As I mentioned before LZ is stronger than 0.11 and also more opinionated so if one player gets a big lead according to LZ (which isn't so big according to weaker 0.11 or humans) then subsequent winrate changes are less useful at identifying player mistakes. And indeed here we can see Leela 0.11 not going to the high 90s so fast so more mistakes (according to Leela) visible.
For comparison, here is Leela 0.11 on 200k winrate histogram for Carlo vs Reem. It is interesting to compare this to the one in Bojanic's pdf (which I think was about 30-50k) to examine reproducability and the effect of more playouts. Overall we see smaller red bars (and no green) in generally the same places but some differences (e.g. mine shows Carlo making several moderate mistakes in a row around move 120 which Bojanic's does not).

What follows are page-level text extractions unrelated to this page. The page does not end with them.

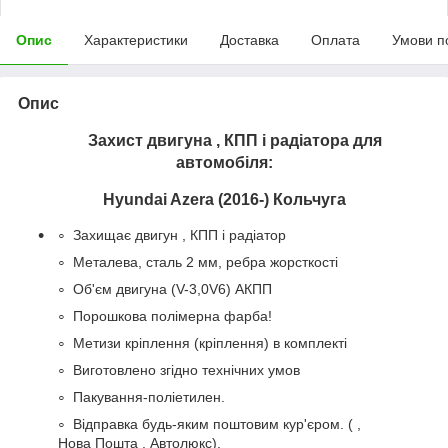
Опис
Характеристики
Доставка
Оплата
Умови п
Опис
Захист двигуна , КПП і радіатора для
автомобіля:
Hyundai Azera (201
6
-)
Кольчуга
Захищає двигун , КПП і радіатор
Металева, сталь 2 мм, ребра жорсткості
Об'єм двигуна (V-3,0V6) АКПП
Порошкова полімерна фарба!
Метизи кріплення (кріплення) в комплекті
Виготовлено згідно технічних умов
Пакування-поліетилен.
Відправка будь-яким поштовим кур'єром. ( ,
Нова Пошта , Автолюкс).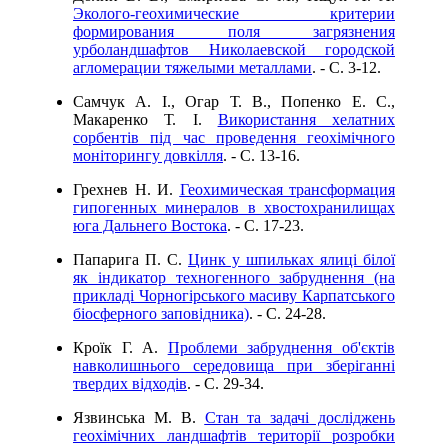
Эколого-геохимические критерии
формирования поля загрязнения
урболандшафтов Николаевской городской
агломерации тяжелыми металлами
. - C. 3-12.
Самчук А. І., Огар Т. В., Попенко Е. С.,
Макаренко Т. І.
Використання хелатних
сорбентів під час проведення геохімічного
моніторингу довкілля
. - C. 13-16.
Грехнев Н. И.
Геохимическая трансформация
гипогенных минералов в хвостохранилищах
юга Дальнего Востока
. - C. 17-23.
Папарига П. С.
Цинк у шпильках ялиці білої
як індикатор техногенного забруднення (на
прикладі Чорногірського масиву Карпатського
біосферного заповідника)
. - C. 24-28.
Кроїк Г. А.
Проблеми забруднення об'єктів
навколишнього середовища при зберіганні
твердих відходів
. - C. 29-34.
Язвинська М. В.
Стан та задачі досліджень
геохімічних ландшафтів території розробки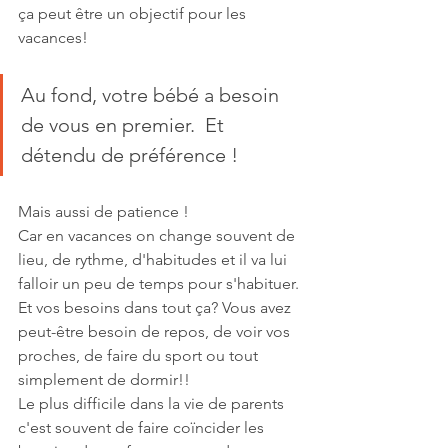
ça peut être un objectif pour les 
vacances!
Au fond, votre bébé a besoin 
de vous en premier.  Et 
détendu de préférence ! 
Mais aussi de patience ! 
Car en vacances on change souvent de 
lieu, de rythme, d'habitudes et il va lui 
falloir un peu de temps pour s'habituer.
Et vos besoins dans tout ça? Vous avez 
peut-être besoin de repos, de voir vos 
proches, de faire du sport ou tout 
simplement de dormir!!
Le plus difficile dans la vie de parents 
c'est souvent de faire coïncider les 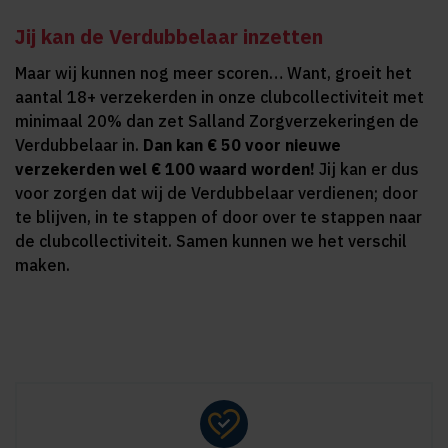
Jij kan de Verdubbelaar inzetten
Maar wij kunnen nog meer scoren… Want, groeit het
aantal 18+ verzekerden in onze clubcollectiviteit met
minimaal 20% dan zet Salland Zorgverzekeringen de
Verdubbelaar in.
Dan kan € 50 voor nieuwe
verzekerden wel € 100 waard worden!
Jij kan er dus
voor zorgen dat wij de Verdubbelaar verdienen; door
te blijven, in te stappen of door over te stappen naar
de clubcollectiviteit. Samen kunnen we het verschil
maken.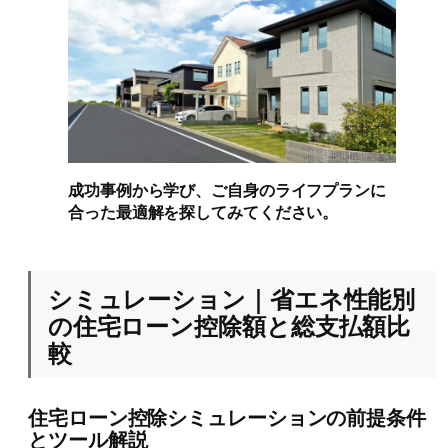
成功事例から学び、ご自身のライフプランに
合った最適解を探してみてください。
シミュレーション｜省エネ性能別
の住宅ローン控除額と総支払額比
較
住宅ローン控除シミュレーションの前提条件
とツール解説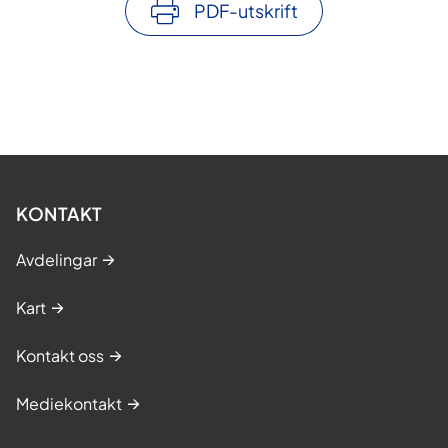
PDF-utskrift
KONTAKT
Avdelingar
Kart
Kontakt oss
Mediekontakt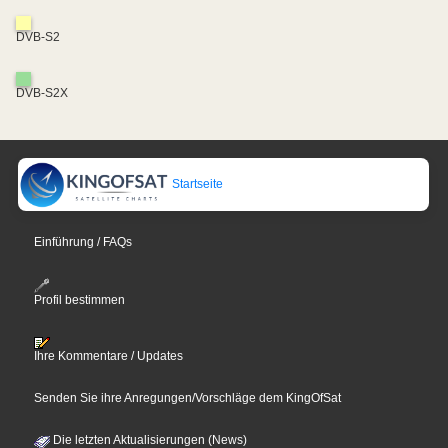
DVB-S2
DVB-S2X
Startseite
Einführung / FAQs
Profil bestimmen
Ihre Kommentare / Updates
Senden Sie ihre Anregungen/Vorschläge dem KingOfSat
Die letzten Aktualisierungen (News)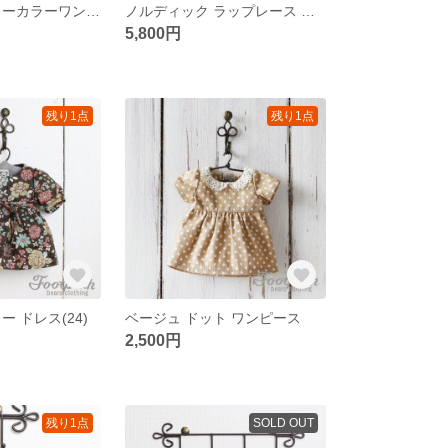
サックス セーラーカラーワンピース ハット セット(06))
ノルディック ラップレース ワンピース(3023)
5,800円
残り1点
残り1点
 ドレス(24)
ベージュ ドット ワンピース
2,500円
残り1点
SOLD OUT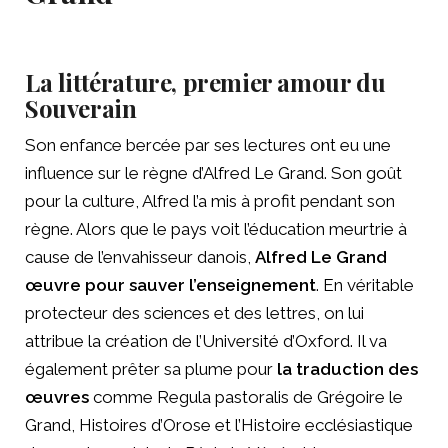
La littérature, premier amour du
Souverain
Son enfance bercée par ses lectures ont eu une
influence sur le règne d’Alfred Le Grand. Son goût
pour la culture, Alfred l’a mis à profit pendant son
règne. Alors que le pays voit l’éducation meurtrie à
cause de l’envahisseur danois,
Alfred Le Grand
œuvre pour sauver l’enseignement
. En véritable
protecteur des sciences et des lettres, on lui
attribue la création de l’Université d’Oxford. Il va
également prêter sa plume pour
la traduction des
œuvres
comme Regula pastoralis de Grégoire le
Grand, Histoires d’Orose et l’Histoire ecclésiastique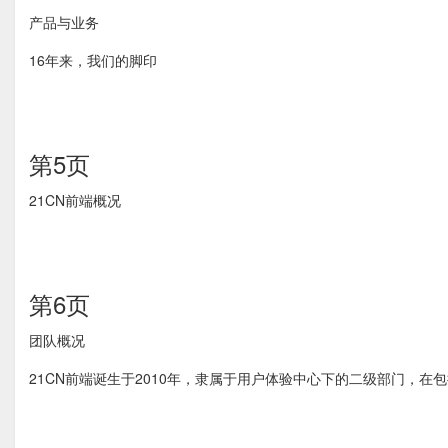
产品与业务
16年来，我们的脚印
第5页
21CN前端概况
第6页
团队概况
21CN前端诞生于2010年，隶属于用户体验中心下的二级部门，在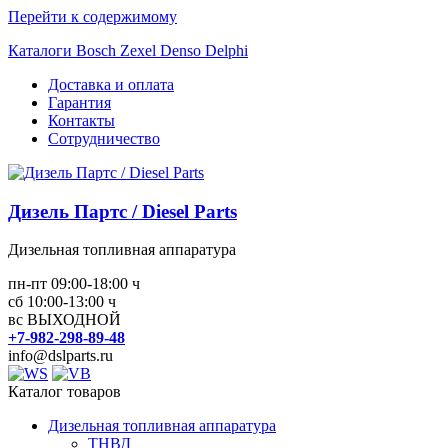
Перейти к содержимому
Каталоги Bosch Zexel Denso Delphi
Доставка и оплата
Гарантия
Контакты
Сотрудничество
Дизель Партс / Diesel Parts
Дизельная топливная аппаратура
пн-пт 09:00-18:00 ч
сб 10:00-13:00 ч
вс ВЫХОДНОЙ
+7-982-298-89-48
info@dslparts.ru
Каталог товаров
Дизельная топливная аппаратура
ТНВД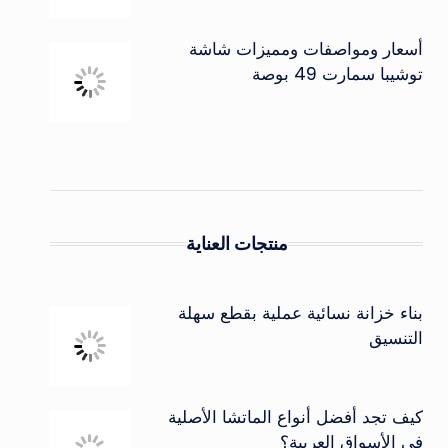
أسعار ومواصفات ومميزات شاشة
توشيبا سمارت 49 بوصة
منتجات العناية
بناء خزانة نسائية عملية بقطع سهلة
التنسيق
كيف تجد أفضل أنواع الماتشا الأصلية
في الأسواق العربية؟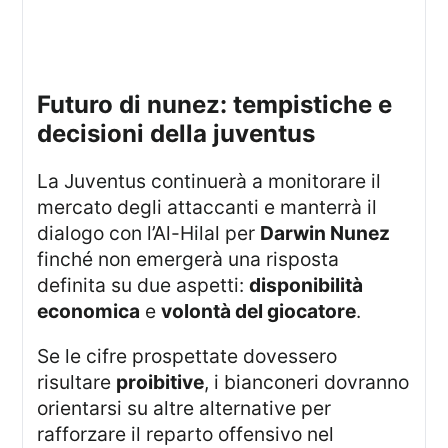
futuro di nunez: tempistiche e
decisioni della juventus
La Juventus continuerà a monitorare il
mercato degli attaccanti e manterrà il
dialogo con l’Al-Hilal per
Darwin Nunez
finché non emergerà una risposta
definita su due aspetti:
disponibilità
economica
e
volontà del giocatore
.
Se le cifre prospettate dovessero
risultare
proibitive
, i bianconeri dovranno
orientarsi su altre alternative per
rafforzare il reparto offensivo nel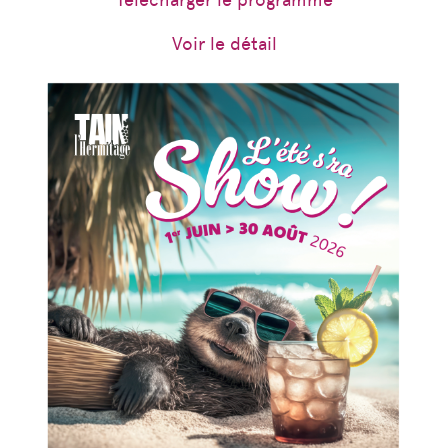
Voir le détail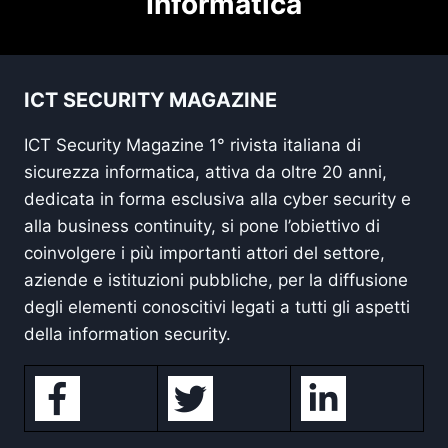
Informatica
ICT SECURITY MAGAZINE
ICT Security Magazine 1° rivista italiana di
sicurezza informatica, attiva da oltre 20 anni,
dedicata in forma esclusiva alla cyber security e
alla business continuity, si pone l’obiettivo di
coinvolgere i più importanti attori del settore,
aziende e istituzioni pubbliche, per la diffusione
degli elementi conoscitivi legati a tutti gli aspetti
della information security.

Bojanic found games from other players the league this year with not much red on their GRP Leela histograms, and his suspicion/conclusion was that they were cheating with Leela too. My interpretation of this is that it more likely shows non-cheating players can be similar to Leela. An obvious way to resolve this is to examine games we know for sure people didn't cheat with Leela, the early seasons of PGETC before Leela existed are perfect for this: http://pandanet-igs.com/communities/eur ... rounds/1#1. I'm still setting up pnprog's analysis kit for a more rigorous analysis with lots more games, but for tasters here are some histograms of games from league A round 1 back in 2010 (at 50k nodes, I'll do 200k later). I also think we need to remember that just because Leela 0.11 says a move is bad (red) it doesn't mean it really is: so 7/8ds having more red doesn't mean they played worse than Carlo did with less red, it could be they played better moves that Leela just doesn't evaluate correctly (in the pro game I analysed Lee Sedol had a Leela top 3 matching at the low end of our mid-high amateur dans range, and Park Junghwan in the middle). Using a bot that is clearly much stronger (LZ) could help us distinguish these cases. My guess is LZ will agree most Leela 0.11 red were bad too, but with a sizeable minority actually ok/better. Another of my todos…
Edit: now have 2 histograms both at 50k and 200k to compare.